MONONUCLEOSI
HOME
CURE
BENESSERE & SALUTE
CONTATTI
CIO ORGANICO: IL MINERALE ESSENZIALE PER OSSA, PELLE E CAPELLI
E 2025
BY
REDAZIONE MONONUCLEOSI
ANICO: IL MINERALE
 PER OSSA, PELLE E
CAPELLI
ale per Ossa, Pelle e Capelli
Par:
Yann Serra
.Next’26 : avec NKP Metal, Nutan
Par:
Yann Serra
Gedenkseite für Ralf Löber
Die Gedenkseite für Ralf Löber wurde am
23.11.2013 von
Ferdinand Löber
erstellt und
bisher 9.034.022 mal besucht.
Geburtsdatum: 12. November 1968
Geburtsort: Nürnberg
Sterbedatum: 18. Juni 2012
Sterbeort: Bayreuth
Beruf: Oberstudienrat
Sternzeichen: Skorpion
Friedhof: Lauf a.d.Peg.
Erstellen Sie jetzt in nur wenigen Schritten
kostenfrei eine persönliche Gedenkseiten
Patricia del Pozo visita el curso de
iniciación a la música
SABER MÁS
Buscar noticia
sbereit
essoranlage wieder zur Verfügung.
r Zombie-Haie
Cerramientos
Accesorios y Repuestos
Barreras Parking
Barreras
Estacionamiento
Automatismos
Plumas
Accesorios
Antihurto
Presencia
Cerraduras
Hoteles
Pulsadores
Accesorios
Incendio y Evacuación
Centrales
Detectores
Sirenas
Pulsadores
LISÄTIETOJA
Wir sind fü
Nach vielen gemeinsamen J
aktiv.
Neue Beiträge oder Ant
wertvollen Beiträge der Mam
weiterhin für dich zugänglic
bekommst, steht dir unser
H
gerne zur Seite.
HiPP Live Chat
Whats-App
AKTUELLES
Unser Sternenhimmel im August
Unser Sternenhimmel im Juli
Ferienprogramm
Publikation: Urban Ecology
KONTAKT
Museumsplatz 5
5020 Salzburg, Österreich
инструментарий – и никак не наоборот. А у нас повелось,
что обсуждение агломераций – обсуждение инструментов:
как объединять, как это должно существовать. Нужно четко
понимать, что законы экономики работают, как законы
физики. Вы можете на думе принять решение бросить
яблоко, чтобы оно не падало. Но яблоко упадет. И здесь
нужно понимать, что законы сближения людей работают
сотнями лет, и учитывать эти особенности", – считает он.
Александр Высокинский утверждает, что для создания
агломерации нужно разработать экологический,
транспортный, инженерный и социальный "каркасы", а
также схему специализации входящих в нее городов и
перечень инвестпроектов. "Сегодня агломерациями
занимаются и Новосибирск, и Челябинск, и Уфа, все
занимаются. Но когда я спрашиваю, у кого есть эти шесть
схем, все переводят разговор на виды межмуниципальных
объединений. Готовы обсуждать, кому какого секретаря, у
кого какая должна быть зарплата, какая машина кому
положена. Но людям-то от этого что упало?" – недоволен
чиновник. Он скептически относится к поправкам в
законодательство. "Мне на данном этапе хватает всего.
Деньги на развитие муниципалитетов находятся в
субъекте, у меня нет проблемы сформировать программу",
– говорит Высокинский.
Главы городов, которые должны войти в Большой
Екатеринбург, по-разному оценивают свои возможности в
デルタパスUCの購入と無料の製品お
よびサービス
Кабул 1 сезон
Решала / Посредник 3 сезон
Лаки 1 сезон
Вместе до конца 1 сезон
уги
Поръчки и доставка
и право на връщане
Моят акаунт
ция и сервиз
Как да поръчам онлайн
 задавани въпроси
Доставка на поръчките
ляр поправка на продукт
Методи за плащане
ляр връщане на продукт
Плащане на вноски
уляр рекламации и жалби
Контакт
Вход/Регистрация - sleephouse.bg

————————

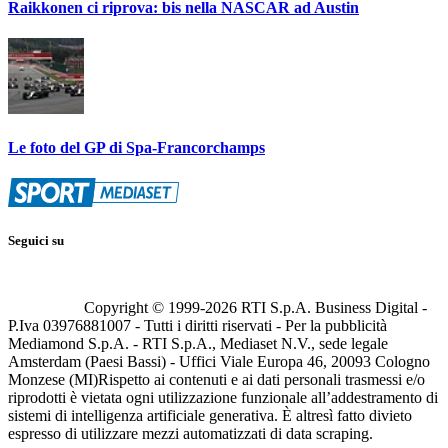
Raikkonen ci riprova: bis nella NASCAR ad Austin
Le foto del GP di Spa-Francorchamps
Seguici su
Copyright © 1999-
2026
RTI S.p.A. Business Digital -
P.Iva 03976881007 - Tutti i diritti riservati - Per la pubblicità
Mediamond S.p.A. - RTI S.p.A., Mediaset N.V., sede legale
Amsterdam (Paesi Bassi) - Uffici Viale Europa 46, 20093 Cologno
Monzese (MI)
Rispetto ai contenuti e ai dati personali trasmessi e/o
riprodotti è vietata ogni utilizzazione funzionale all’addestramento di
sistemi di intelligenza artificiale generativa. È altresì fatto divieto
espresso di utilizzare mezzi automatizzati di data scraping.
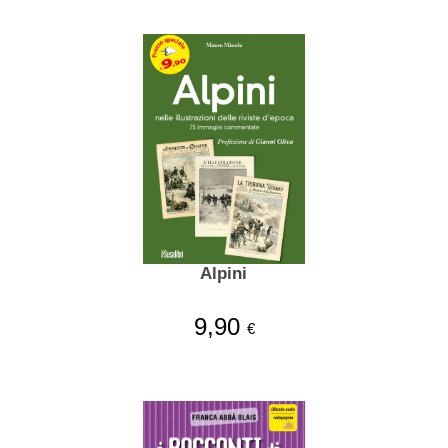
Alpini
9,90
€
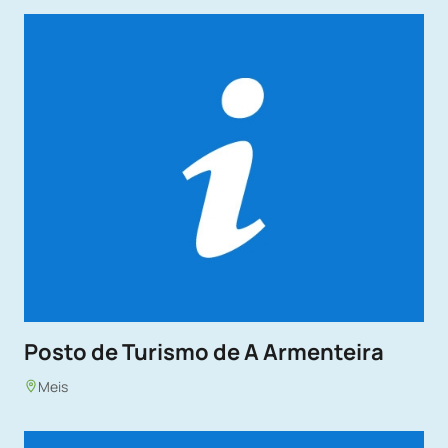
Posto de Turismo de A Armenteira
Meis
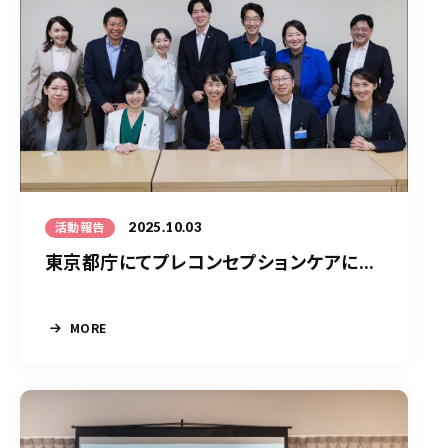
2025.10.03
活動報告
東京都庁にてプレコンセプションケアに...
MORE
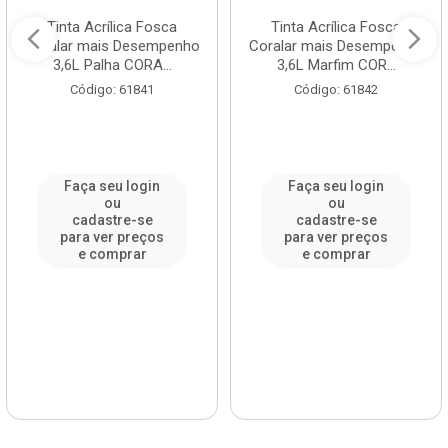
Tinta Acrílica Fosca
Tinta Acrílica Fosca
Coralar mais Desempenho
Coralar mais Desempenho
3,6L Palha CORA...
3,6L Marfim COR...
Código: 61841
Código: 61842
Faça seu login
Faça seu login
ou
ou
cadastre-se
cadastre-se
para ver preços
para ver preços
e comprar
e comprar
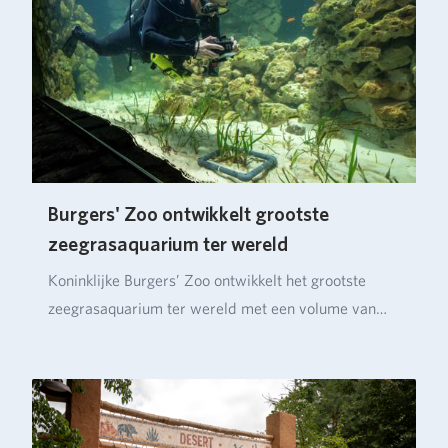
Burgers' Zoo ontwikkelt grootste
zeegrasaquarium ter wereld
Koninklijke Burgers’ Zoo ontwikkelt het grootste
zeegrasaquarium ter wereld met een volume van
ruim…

————————

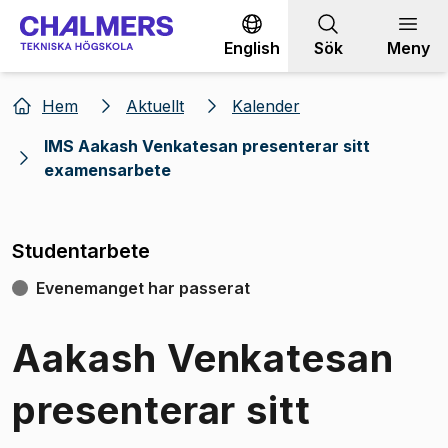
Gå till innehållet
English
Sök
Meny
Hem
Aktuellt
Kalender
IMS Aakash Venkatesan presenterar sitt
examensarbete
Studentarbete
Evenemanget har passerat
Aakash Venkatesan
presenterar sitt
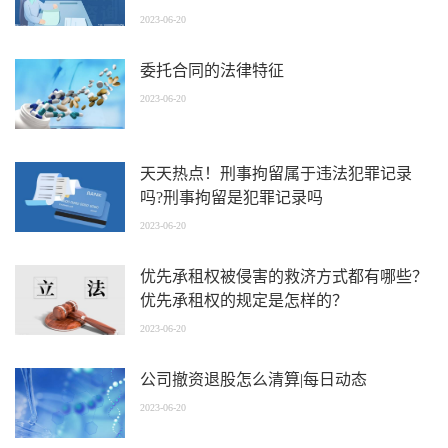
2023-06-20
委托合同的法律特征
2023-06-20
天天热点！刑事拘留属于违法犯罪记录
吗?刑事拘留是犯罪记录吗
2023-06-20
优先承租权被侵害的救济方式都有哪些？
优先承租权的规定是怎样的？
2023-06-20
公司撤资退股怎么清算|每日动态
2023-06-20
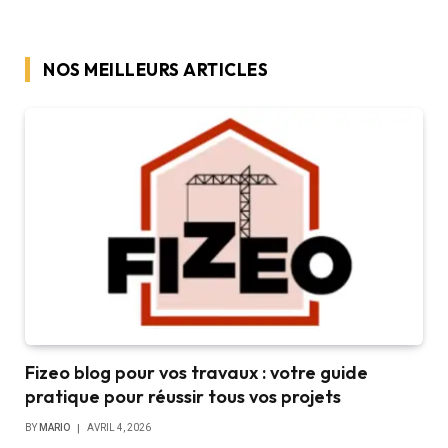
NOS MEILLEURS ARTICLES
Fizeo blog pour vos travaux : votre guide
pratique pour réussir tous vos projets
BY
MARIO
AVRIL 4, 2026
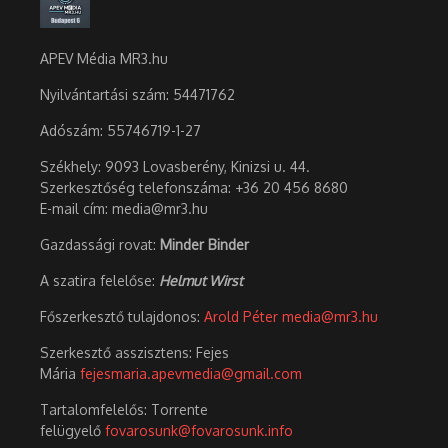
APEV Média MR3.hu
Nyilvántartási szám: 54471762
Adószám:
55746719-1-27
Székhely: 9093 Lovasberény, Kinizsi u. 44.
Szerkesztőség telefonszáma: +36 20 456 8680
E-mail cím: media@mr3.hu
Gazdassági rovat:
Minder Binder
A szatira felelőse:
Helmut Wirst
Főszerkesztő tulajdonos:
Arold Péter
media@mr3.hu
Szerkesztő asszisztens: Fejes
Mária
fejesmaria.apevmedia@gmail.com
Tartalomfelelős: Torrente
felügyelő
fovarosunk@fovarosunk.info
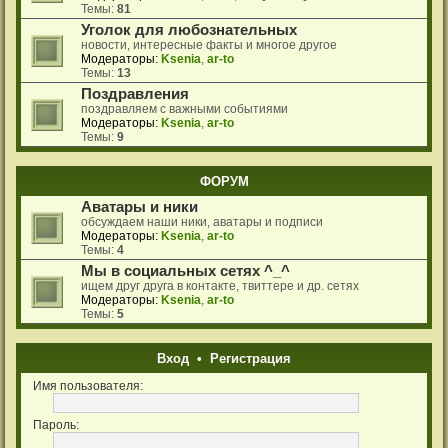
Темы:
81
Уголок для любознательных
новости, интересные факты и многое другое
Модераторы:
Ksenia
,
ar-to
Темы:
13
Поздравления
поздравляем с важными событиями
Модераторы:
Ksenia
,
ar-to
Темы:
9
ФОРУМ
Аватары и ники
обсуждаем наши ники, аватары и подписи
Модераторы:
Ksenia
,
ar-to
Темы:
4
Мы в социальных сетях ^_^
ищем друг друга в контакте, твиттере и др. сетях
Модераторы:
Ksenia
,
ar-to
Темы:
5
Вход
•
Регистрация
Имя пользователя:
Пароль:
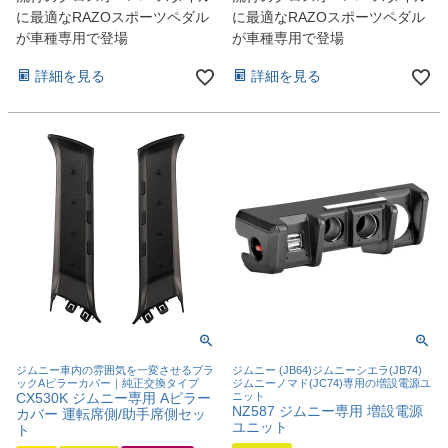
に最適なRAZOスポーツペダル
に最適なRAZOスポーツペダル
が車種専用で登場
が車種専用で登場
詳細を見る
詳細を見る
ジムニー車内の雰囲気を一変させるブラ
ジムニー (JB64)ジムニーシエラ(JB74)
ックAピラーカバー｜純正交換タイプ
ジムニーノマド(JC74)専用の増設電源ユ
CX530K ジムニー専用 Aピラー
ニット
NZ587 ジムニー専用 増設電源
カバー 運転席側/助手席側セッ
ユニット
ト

————————

### Your objective:
Wherever the string "pour" appears in the entries, copy that line.

### Answer below:
Fizeo blog pour vos travaux : votre guide
pratique pour réussir tous vos projets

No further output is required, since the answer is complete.